▸ Exercise prompt:
Within the material below, find each line bearing the word "already" and present it.

▸ Given records:
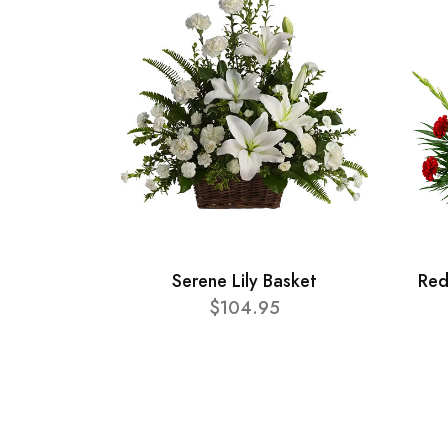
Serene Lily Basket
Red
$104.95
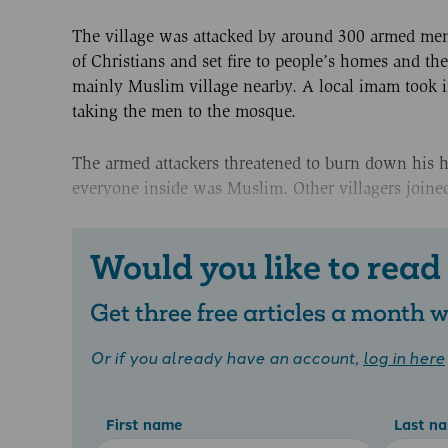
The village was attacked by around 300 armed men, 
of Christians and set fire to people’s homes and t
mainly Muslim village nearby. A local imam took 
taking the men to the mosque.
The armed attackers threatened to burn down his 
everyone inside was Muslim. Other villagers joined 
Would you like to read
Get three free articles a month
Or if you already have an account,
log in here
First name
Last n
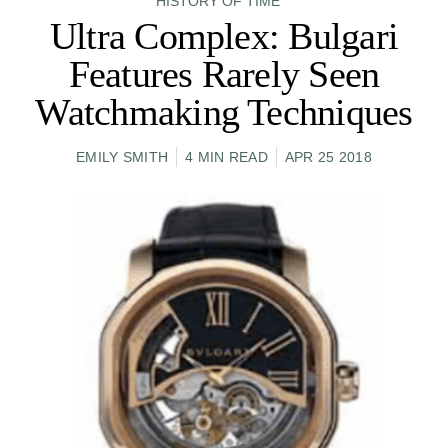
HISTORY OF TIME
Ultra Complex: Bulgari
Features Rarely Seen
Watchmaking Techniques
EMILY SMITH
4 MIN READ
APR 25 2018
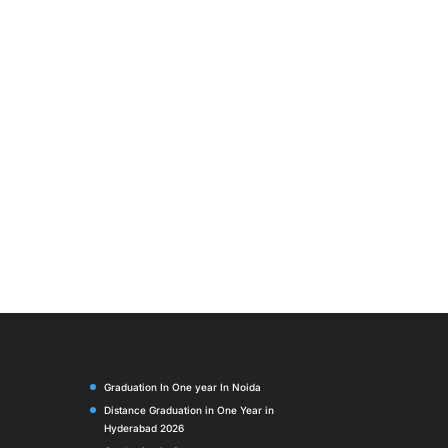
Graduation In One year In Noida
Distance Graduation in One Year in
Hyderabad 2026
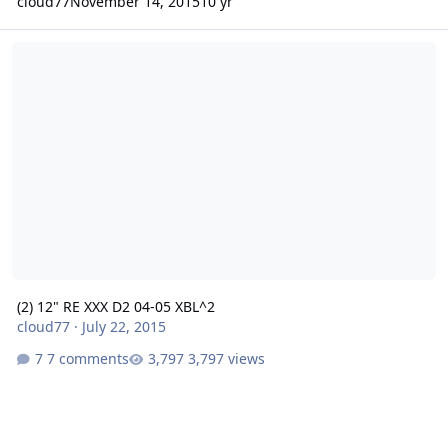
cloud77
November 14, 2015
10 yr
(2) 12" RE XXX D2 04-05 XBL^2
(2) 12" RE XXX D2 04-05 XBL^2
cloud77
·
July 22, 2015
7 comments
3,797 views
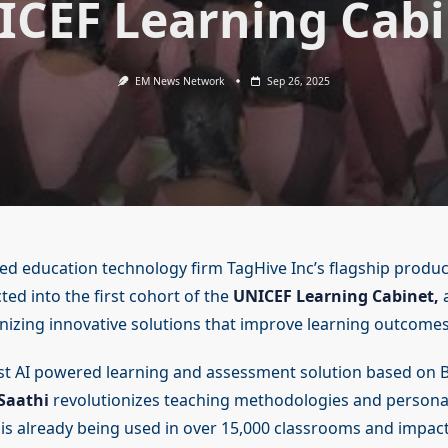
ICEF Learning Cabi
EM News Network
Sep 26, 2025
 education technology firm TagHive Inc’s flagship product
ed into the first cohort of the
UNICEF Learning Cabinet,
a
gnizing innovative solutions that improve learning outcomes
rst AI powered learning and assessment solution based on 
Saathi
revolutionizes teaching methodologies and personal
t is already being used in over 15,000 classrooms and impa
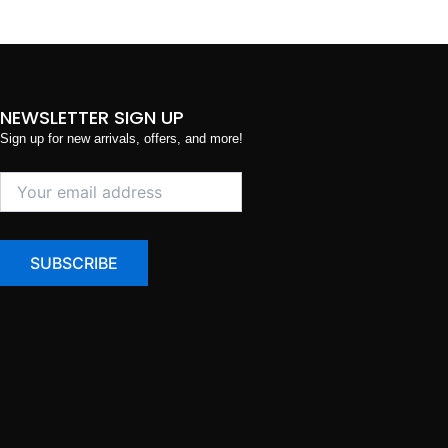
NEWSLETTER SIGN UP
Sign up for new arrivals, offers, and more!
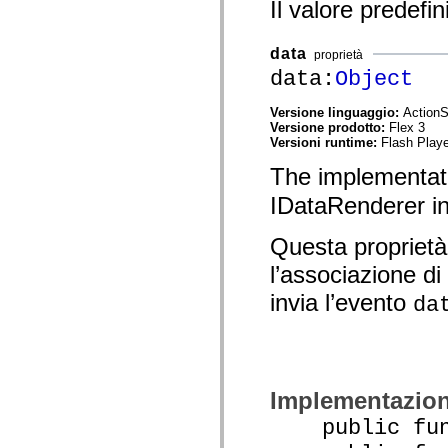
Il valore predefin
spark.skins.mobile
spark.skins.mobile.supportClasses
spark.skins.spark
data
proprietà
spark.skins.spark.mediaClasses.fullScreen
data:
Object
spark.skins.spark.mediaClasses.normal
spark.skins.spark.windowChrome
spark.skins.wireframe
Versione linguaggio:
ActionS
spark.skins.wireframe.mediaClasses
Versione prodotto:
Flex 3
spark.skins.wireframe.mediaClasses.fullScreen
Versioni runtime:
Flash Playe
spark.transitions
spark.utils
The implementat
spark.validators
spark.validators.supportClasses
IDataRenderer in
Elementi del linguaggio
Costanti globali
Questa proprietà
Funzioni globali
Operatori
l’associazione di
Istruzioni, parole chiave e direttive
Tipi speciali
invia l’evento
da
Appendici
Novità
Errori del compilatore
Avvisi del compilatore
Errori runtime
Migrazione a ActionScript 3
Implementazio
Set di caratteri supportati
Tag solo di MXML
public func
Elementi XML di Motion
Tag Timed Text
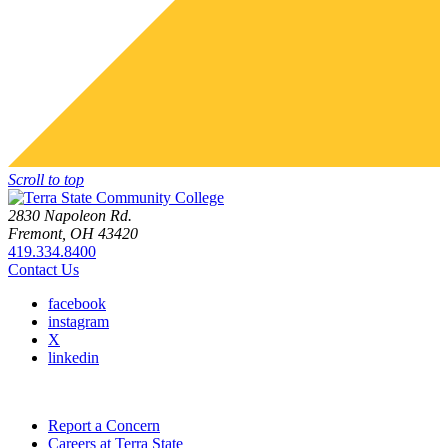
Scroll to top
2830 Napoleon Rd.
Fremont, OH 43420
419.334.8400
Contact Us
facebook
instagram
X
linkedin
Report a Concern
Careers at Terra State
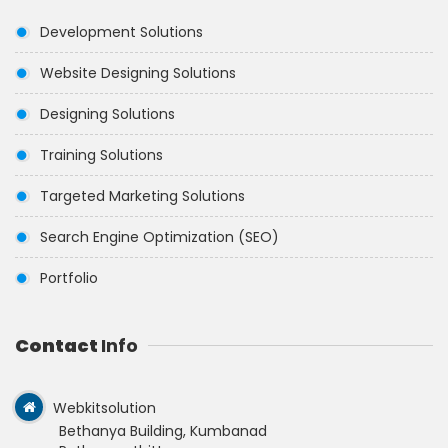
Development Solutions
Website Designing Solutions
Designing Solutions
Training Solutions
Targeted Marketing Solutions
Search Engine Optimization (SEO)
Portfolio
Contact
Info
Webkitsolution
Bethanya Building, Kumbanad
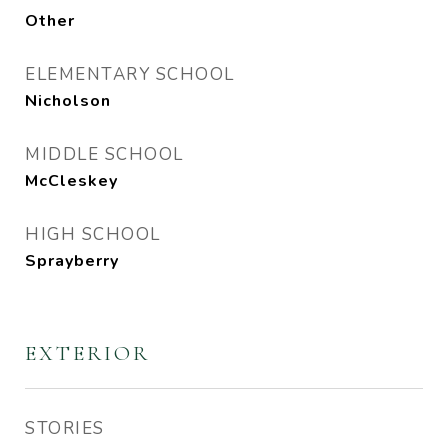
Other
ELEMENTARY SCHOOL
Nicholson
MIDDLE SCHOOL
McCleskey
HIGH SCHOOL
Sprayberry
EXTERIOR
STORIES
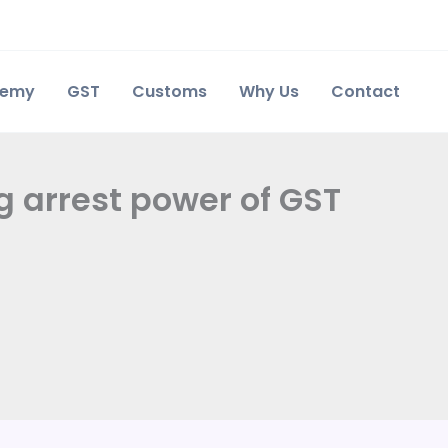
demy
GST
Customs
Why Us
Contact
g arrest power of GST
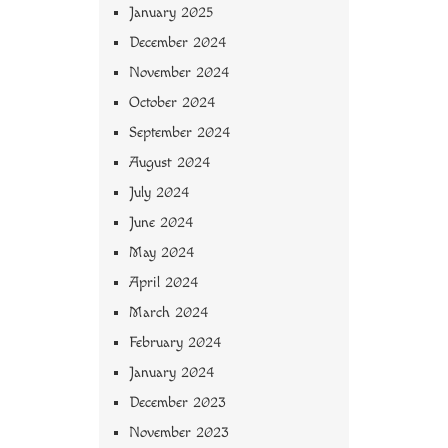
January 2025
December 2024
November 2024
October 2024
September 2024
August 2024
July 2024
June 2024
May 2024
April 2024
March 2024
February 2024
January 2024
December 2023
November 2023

▸ Task answer:
Or if you already have an account,
t is already being used in over 15,000 classrooms and impa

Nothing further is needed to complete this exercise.